If you have been a member of a community of faith for a long time, particularly in the American South, you may have heard of conversion therapy. This practice, frequently undertaken not by licensed mental health professionals (as one would expect therapy to be) but rather by religious leaders hoping to promote compliance with their own agendas, has many harmful outcomes for the LGBTQIA+ people who undergo it.
It is humbling when those who have survived conversion therapy find the forgiveness and grace to still pursue God and become a member of a church again. When this happens, it's important to be educated and trustworthy. Understanding the downfalls and effects this damaging practice often has on people can help leaders make the church a safer, more welcoming place.
Conversion therapy is a broad term that applies to any program that tries to convince LGBTQIA+ people to renounce their sexual identities. These attempts to alter others are branded under the guise of many other names:
- Reparative therapy
- Sexuality counseling
- Sexual wholeness support
- Sexual reorientation
- Sexual Attraction Fluidity Exploration in Therapy (SAFE-T)
These terms are designed to sound helpful. This can lull those who are already experiencing some cognitive dissonance between their conservative beliefs and their personal attractions into believing the programs are safe places to resolve their inner conflict. Unfortunately, the sessions often have the opposite effect, inspiring even more despair when it becomes clear to participants that who they really are is not who they are told they should be.

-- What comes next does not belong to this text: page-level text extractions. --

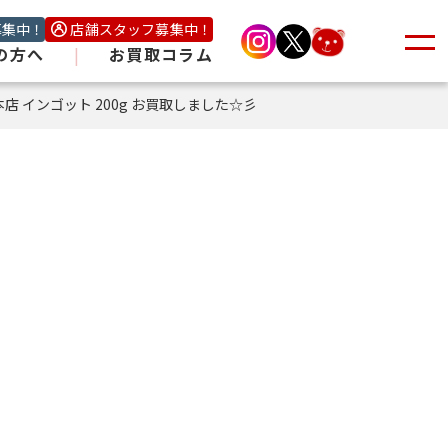
募集中！
店舗スタッフ募集中！
の方へ
|
お買取コラム
店 インゴット 200g お買取しました☆彡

These practices often prey on feelings of self-loathing without offering a feasible solution, thus failing to provide the healing they promise and leading to more damage.
Damaging Mental Health
Conversion therapy has been discredited by the American Psychological Association, the American Academy of Child and Adolescent Psychiatry, the American Medical Association, the American Association for Marriage and Family Therapy and many other respected institutions. Because LGBTQIA+ identities are positive variations along the sexuality spectrum, there is no need to repair them. Trying to do so can result in significant damage to mental health.

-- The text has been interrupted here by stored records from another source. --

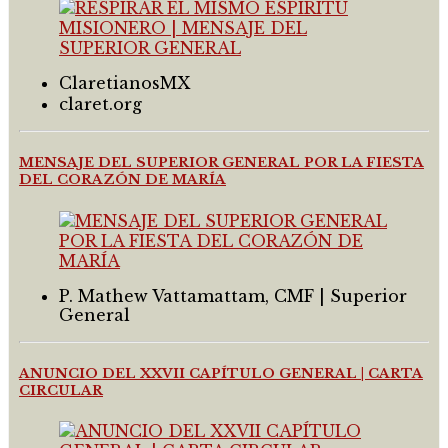
ClaretianosMX
claret.org
MENSAJE DEL SUPERIOR GENERAL POR LA FIESTA
DEL CORAZÓN DE MARÍA
P. Mathew Vattamattam, CMF | Superior
General
ANUNCIO DEL XXVII CAPÍTULO GENERAL | CARTA
CIRCULAR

Depression and anxiety are already common diagnoses for those who are frequent targets of identity-based hate and violence. The experience of conversion therapy can double the chances that an LGBTQIA+ person will attempt suicide. The effects of these programs are often long-lasting and require many years of treatment to address. A good way to support survivors in your church is to make quality therapy as accessible as possible through financial support and connections with trusted professionals.
Exacerbating Social Harm
Many people who undergo conversion therapy do so under duress. They are often minors who are forced into the program by their parents or guardians. To refuse is to face homelessness and abandonment by their family. Being forced to choose between denial of self and utter estrangement from their core social support is not really a choice at all.
On-site programs pose an even greater threat of social isolation. Participants are removed from the influence of friends and any social support they have outside the home to be sequestered for the duration of the program. This alarming practice mirrors the tendency of abusers to isolate their victims from other people so that they can more fully control them. As a result, the attendees' viewpoint can become altered so that the reality in which their sexual identity is not accepted is the only one they see. Your church can combat this viewpoint with frequent assurances that they are loved - by you and by God - just the way they are.
Trying to get people to alter their sexual identities to fit a narrow subset of the human experience is harmful. Your church can play an important role in helping those who have undergone such treatment to heal.